• EXTRACTED INFORMATION:
= = = = =
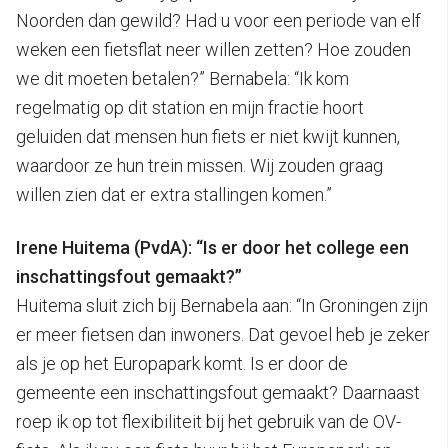
Noorden dan gewild? Had u voor een periode van elf
weken een fietsflat neer willen zetten? Hoe zouden
we dit moeten betalen?” Bernabela: “Ik kom
regelmatig op dit station en mijn fractie hoort
geluiden dat mensen hun fiets er niet kwijt kunnen,
waardoor ze hun trein missen. Wij zouden graag
willen zien dat er extra stallingen komen.”
Irene Huitema (PvdA): “Is er door het college een
inschattingsfout gemaakt?”
Huitema sluit zich bij Bernabela aan: “In Groningen zijn
er meer fietsen dan inwoners. Dat gevoel heb je zeker
als je op het Europapark komt. Is er door de
gemeente een inschattingsfout gemaakt? Daarnaast
roep ik op tot flexibiliteit bij het gebruik van de OV-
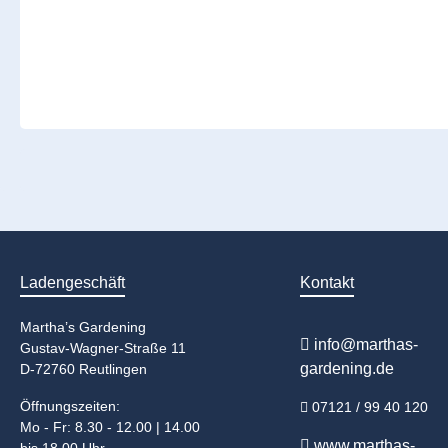
Ladengeschäft
Kontakt
Martha’s Gardening
info@marthas-
Gustav-Wagner-Straße 11
gardening.de
D-72760 Reutlingen
Öffnungszeiten:
07121 / 99 40 120
Mo - Fr: 8.30 - 12.00 | 14.00
www.marthas-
= = = = =
Count the lines holding the word "gemaakt" in this material. Reply with the number and nothing else.

• ANSWER TO THIS EXERCISE:
2